Equivalently, ℋ is adequate if

π(Ψ₁) = π(Ψ₂) ⟹ P(y ∣ Ψ₁) = P(y ∣ Ψ₂)

for all Ψ₁, Ψ₂ ∈ 𝒮.

Criterion (Representation inadequacy under projection)

If ∃ Ψ₁, Ψ₂ ∈ 𝒮 such that

Ψ₁ ≠ Ψ₂,
π(Ψ₁) = π(Ψ₂),
but
P(y ∣ Ψ₁) ≠ P(y ∣ Ψ₂),

then any model defined solely on ℋ is representationally inadequate for predicting y.

This criterion formalises the failure mode described in the Game-theoretical ‘Name-and-Claim Game’. Naming a system corresponds to selecting a state ψ while suppressing contextual distinctions μ. Where this suppression collapses distinctions that alter the observational law P(y ∣ Ψ), the resulting claims are systematically unreliable. The error is not merely semantic, but structural: it arises from representational inadequacy under projection. The game is then not won with certainty by avoiding error, but by making only those errors that, in the event, did not matter.

Interpretation:

A representation is adequate only if all distinctions it suppresses are irrelevant to the observational law. If contextual variation μ alters P(y ∣ Ψ) while being erased by π, then modelling solely in ℋ is representationally lossy. In such cases, context-augmented representations Ψ = (ψ, μ), or equivalent structures that preserve these distinctions, are necessary for accurate or well-calibrated prediction.

10. Closing

The Name-and-Claim Game is a compact way to describe a non-trivial and serious point developed across this project:

Representation is an action. It selects what is counted, determines what is ignored, and constrains what can matter for inference and outcome. Dot Theory is a programme to make that action explicit, formal, and testable.
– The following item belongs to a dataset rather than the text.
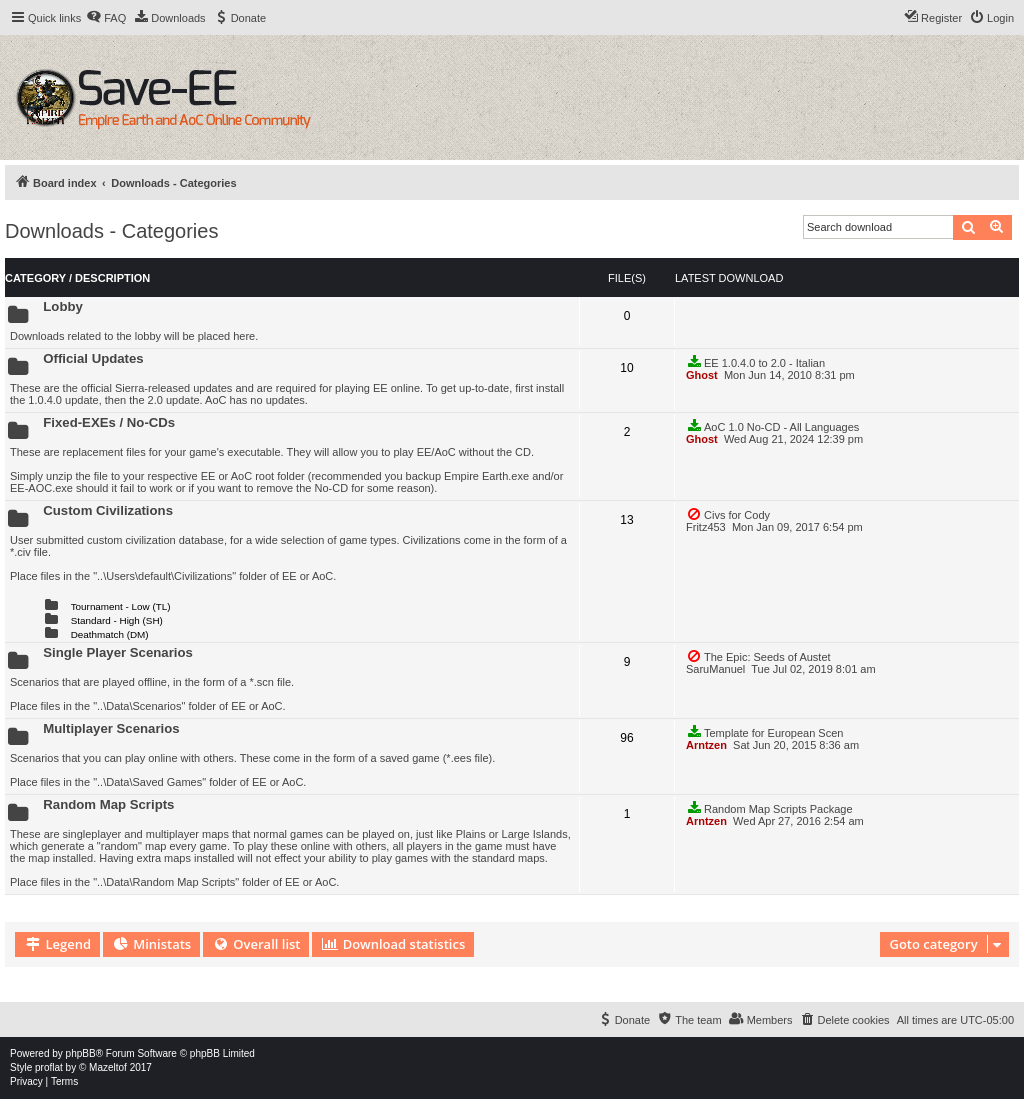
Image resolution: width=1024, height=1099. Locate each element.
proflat (49, 1067)
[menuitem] (106, 18)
If the programme is wrong, it should fail cleanly under the conditions where its claims apply. If it is right in specific regimes, it should yield measurable improvements in prediction and control.
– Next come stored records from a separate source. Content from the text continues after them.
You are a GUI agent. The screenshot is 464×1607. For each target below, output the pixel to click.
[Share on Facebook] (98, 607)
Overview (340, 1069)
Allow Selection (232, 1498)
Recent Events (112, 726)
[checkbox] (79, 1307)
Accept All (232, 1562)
Either outcome is informative. Dot Theory is therefore presented as a representational programme, instantiated across this site and subject to evaluation under the conditions stated above.

Appendix

Presenting: a restrained “formal proof” statement:

Rather than offering a long pseudo-proof with speculative physics constants, I will state the logical core as a lemma and an implication:

Lemma (Projection loss).
Let Ψ = (ψ, μ) ∈ 𝒮 = ℋ × ℳ and π(Ψ) = ψ. If there exist Ψ₁ ≠ Ψ₂ such that π(Ψ₁) = π(Ψ₂) but the induced distributions over an observable O differ, then a model defined solely on ℋ is representationally incomplete for predicting O in that regime.

Implication (Need for extension).
In any domain where the lemma holds for observables of interest, extending the state representation to include a formally defined μ is warranted as a research direction. Whether it improves prediction is an empirical and utilitarian question.